Le crime d’un sadique
M. Cochefert a continué hier ses recherches pour découvrir l’auteur de l’assassinat de la rue Pierre-le-Grand.
Comme nous l’avons dit, le chef de la sureté ayant trouvé les armoires ouvertes avait conclu que le vol était le mobile, du crime. Si les obligations de la ville de Paris appartenant à la victime n’avaient pas été prises, c’est que l’assassin était un homme prudent et qu’il avait pensé fort justement qu’il n’aurait pu s’en défaire sans se dénoncer.
Mais ces hypothèses raisonnées ne se sont pas confirmées. Elles ont été détruites, hier, par la déposition de M. Tremplier, ingénieur civil, habitant Argent-sur-Sauldre (Cher).
M. Tremplier était l’ami intime de Marie-Joséphine Bigot. S’il venait rarement à Paris, il recevait souvent cette fille chez lui et était au, courant de ses habitudes. En correspondance suivie avec elle, il lui avait écrit plusieurs fois, ces jours-ci, et c’est lui qui, étonné de ne pas recevoir de réponse, était venu à Paris et avait incité la concierge à prévenir la police.
M. Tremplier a fait savoir à M. Cochefert pourquoi les écrins de Marie Bigot étaient vides. Marie Bigot avait vendu naguère ces bijoux à une personne dont on connaît l’adresse.
Si l’assassin a pu s’emparer de quelque argent, ce serait pour faire croire à un assassinat motivé par le vol.
La vérité serait que Marie Bigot recevait des gens détraqués. On suppose que l’un d’eux l’aura assassinée et on va même jusqu’à se demander si cet individu ne serait pas également le meurtrier d’une fille Louise Lamier, assassinée en 1893, rue Saint-Lazare, dans des circonstances presque identiques. Détail bizarre Marie Bigot était l’amie de Louise Lamier.
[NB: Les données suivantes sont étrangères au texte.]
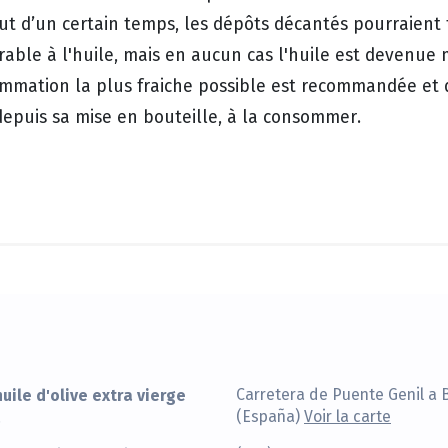
ut d’un certain temps, les dépôts décantés pourraien
rable à l'huile, mais en aucun cas l'huile est devenue
mmation la plus fraiche possible est recommandée et d
depuis sa mise en bouteille, à la consommer.
uile d'olive extra vierge
Carretera de Puente Genil a 
(España)
Voir la carte
.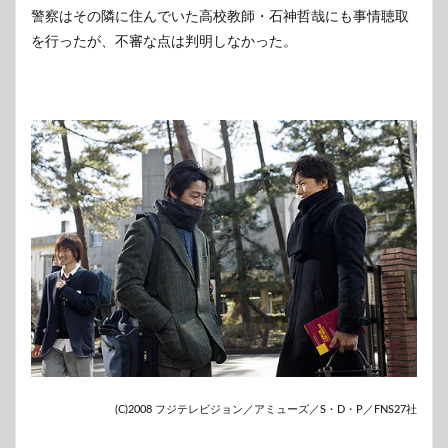
警察はその隣に住んでいた高校教師・石神哲哉にも事情聴取
を行ったが、不審な点は判明しなかった。
(C)2008 フジテレビジョン／アミューズ／S・D・P／FNS27社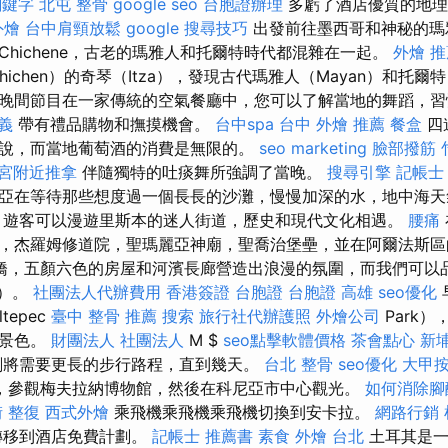
 關鍵字
北屯 整骨
google seo
台胞證辦理
多虧了酒店優質的地理
外燴
台中肩頸放鬆
google 搜尋技巧
出發前往墨西哥和神秘的瑪
hichene，古老的瑪雅人和托爾特時代都混雜在一起。
外燴 推薦
ichen）的奇琴（Itza），發現古代瑪雅人（Mayan）和托爾特
晚間節目在一家傳統的空氣餐廳中，您可以了解當地的舞蹈，
義
帶有禮品購物和撫摸機會。
台中spa
台中 外燴 推薦
餐盒
四
說，而當地葡萄酒的消費是無限的。
seo marketing
臉部撥筋 
宮附近推拿
伴隨獨特的吐痰舞所強調了當晚。
搜尋引擎
記帳士
亞在等待那些想度過一個長長的沙灘，慢慢加深的水，地中海天
，遊客可以漫遊里斯本的迷人街道，歷史和現代文化相遇。
腰痛
杰羅姆修道院，聖瑪麗亞神廟，聖喬治堡壘，並在阿爾法斯區的Lab
橋，五顏六色的房屋和河濱長廊營造出浪漫的氛圍，而我們可以
o）。
社團法人代辦費用
香港簽證 台胞證
台胞證 高雄
seo優化
tepec
臺中 整骨 推薦
搜索
旅行社代辦護照
外燴公司
Park
遊景色。
財團法人 社團法人
M $
seo點擊軟體價格
茶會點心
新
劃將需要更長的步行路程，直到幾天。
台北 整骨
seo優化
大甲
，參觀梅夫拉納博物館，然後在科尼亞市中心觀光。
如何消除腳
 整復
西式外燴
乘飛機乘飛機乘飛機切換到安卡拉。
網路行銷
轉移到酒店免費計劃。
記帳士 推薦書
素食 外燴 台北
土耳其是一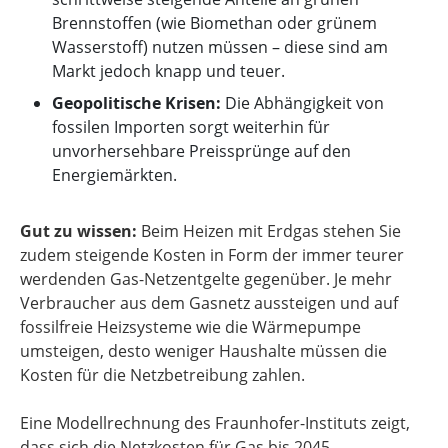
Brennstoffen (wie Biomethan oder grünem
Wasserstoff) nutzen müssen – diese sind am
Markt jedoch knapp und teuer.
Geopolitische Krisen:
Die Abhängigkeit von
fossilen Importen sorgt weiterhin für
unvorhersehbare Preissprünge auf den
Energiemärkten.
Gut zu wissen:
Beim Heizen mit Erdgas stehen Sie
zudem steigende Kosten in Form der immer teurer
werdenden Gas-Netzentgelte gegenüber. Je mehr
Verbraucher aus dem Gasnetz aussteigen und auf
fossilfreie Heizsysteme wie die Wärmepumpe
umsteigen, desto weniger Haushalte müssen die
Kosten für die Netzbetreibung zahlen.
Eine Modellrechnung des Fraunhofer-Instituts zeigt,
dass sich die Netzkosten für Gas bis 2045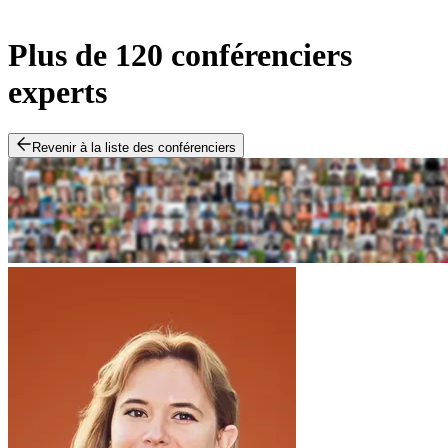
Plus de 120 conférenciers
experts
Revenir à la liste des conférenciers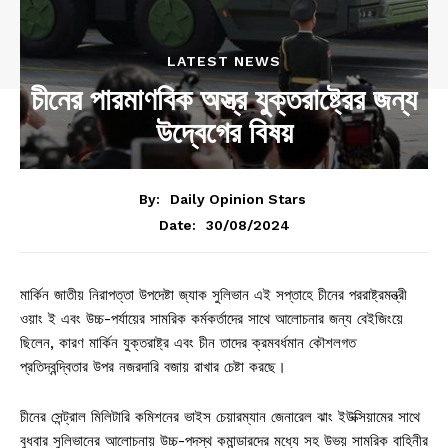
LATEST NEWS
চীনের পারমাণবিক অস্ত্র যুক্তরাষ্ট্রের জন্য
উদ্বেগের বিষয়
By:
Daily Opinion Stars
30/08/2024
Date:
মার্কিন জাতীয় নিরাপত্তা উপদেষ্টা জ্যাক সুলিভান এই সপ্তাহে চীনের পররাষ্ট্রমন্ত্রী
ওয়াং ই এবং উচ্চ-পর্যায়ের সামরিক কর্মকর্তাদের সাথে আলোচনার জন্য বেইজিংয়ে
ছিলেন, কারণ মার্কিন যুক্তরাষ্ট্র এবং চীন তাদের ক্রমবর্ধমান কৌশলগত
প্রতিদ্বন্দ্বিতার উপর নজরদারি বজায় রাখার চেষ্টা করছে।
চীনের সেন্ট্রাল মিলিটারি কমিশনের ভাইস চেয়ারম্যান জেনারেল ঝাং ইউক্সিয়ামের সাথে
বুধবার সুলিভানের আলোচনায় উচ্চ-পদস্থ কমান্ডারদের মধ্যে সহ উভয় সামরিক বাহিনীর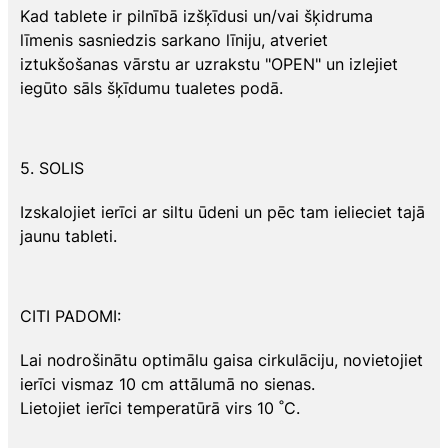
Kad tablete ir pilnībā izšķīdusi un/vai šķidruma
līmenis sasniedzis sarkano līniju, atveriet
iztukšošanas vārstu ar uzrakstu "OPEN" un izlejiet
iegūto sāls šķīdumu tualetes podā.
5. SOLIS
Izskalojiet ierīci ar siltu ūdeni un pēc tam ielieciet tajā
jaunu tableti.
CITI PADOMI:
Lai nodrošinātu optimālu gaisa cirkulāciju, novietojiet
ierīci vismaz 10 cm attālumā no sienas.
Lietojiet ierīci temperatūrā virs 10 ˚C.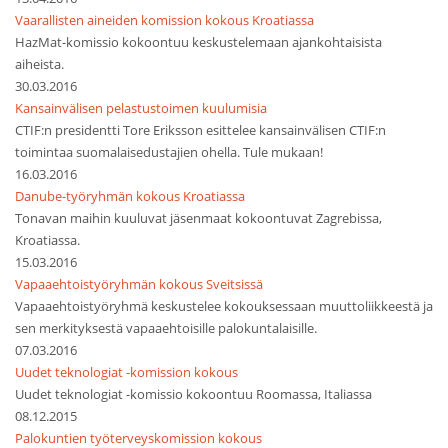
Vaarallisten aineiden komission kokous Kroatiassa
HazMat-komissio kokoontuu keskustelemaan ajankohtaisista
aiheista.
30.03.2016
Kansainvälisen pelastustoimen kuulumisia
CTIF:n presidentti Tore Eriksson esittelee kansainvälisen CTIF:n
toimintaa suomalaisedustajien ohella. Tule mukaan!
16.03.2016
Danube-työryhmän kokous Kroatiassa
Tonavan maihin kuuluvat jäsenmaat kokoontuvat Zagrebissa,
Kroatiassa.
15.03.2016
Vapaaehtoistyöryhmän kokous Sveitsissä
Vapaaehtoistyöryhmä keskustelee kokouksessaan muuttoliikkeestä ja
sen merkityksestä vapaaehtoisille palokuntalaisille.
07.03.2016
Uudet teknologiat -komission kokous
Uudet teknologiat -komissio kokoontuu Roomassa, Italiassa
08.12.2015
Palokuntien työterveyskomission kokous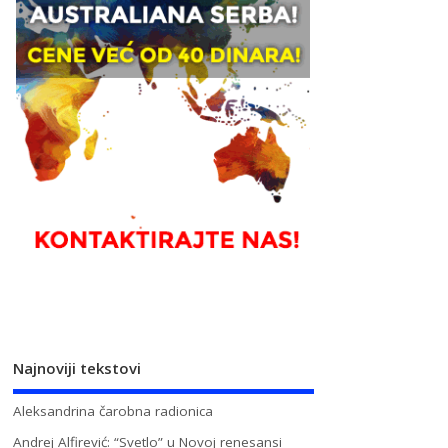
Najnoviji tekstovi
Aleksandrina čarobna radionica
Andrej Alfirević: “Svetlo” u Novoj renesansi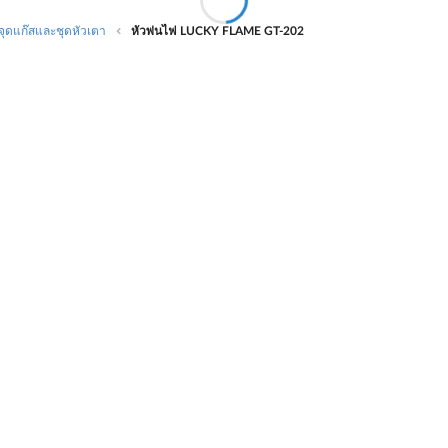
จุดแก๊สและชุดหัวเตา
หัวพ่นไฟ LUCKY FLAME GT-202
Marie Bigot affichait des sentiments religieux et allait régulièrement, à la messe. On suppose que l’assassin connaissait cette particularité, car il est avéré qu’il a pris la peine de décrocher un crucifix que la victime avait suspendu au dessus de son lit et de le placer sur le lit même, pensant que le corps y serait étendu.
Les indices qui pourraient mettre sur la trace du coupable continuent à faire défaut.
Nous avons dit que Marie Bigot avait occupé 87, rue de Moscou, un appartement sous le nom de vicomtesse de Balagny. C’était alors une très jolie femme. Elle avait pour ami, nous a déclaré la concierge de l’immeuble, un secrétaire de légation, et fréquentait le Casino de Paris et les Folies-Bergère.
Marie Bigot a demeuré encore pendant plusieurs années, 9, rue Viollet-le-Duc. Elle s’était donnée, rue Viollet-le-Duc et rue Crétet, pour un professeur de langues étrangères et de piano.
Rue Crétet; on avait remarqué parmi ses amis un beau vieillard, officier de la Légion d’honneur, portant des favoris blancs, mais elle recevait aussi des jeunes gens.
La mère de Marie Bigot, veuve d’un employé supérieur de la Compagnie d’Orléans, habitait Orléans. Elle y est morte l’année dernière. C’est à Orléans que Marie Bigot a été élevée.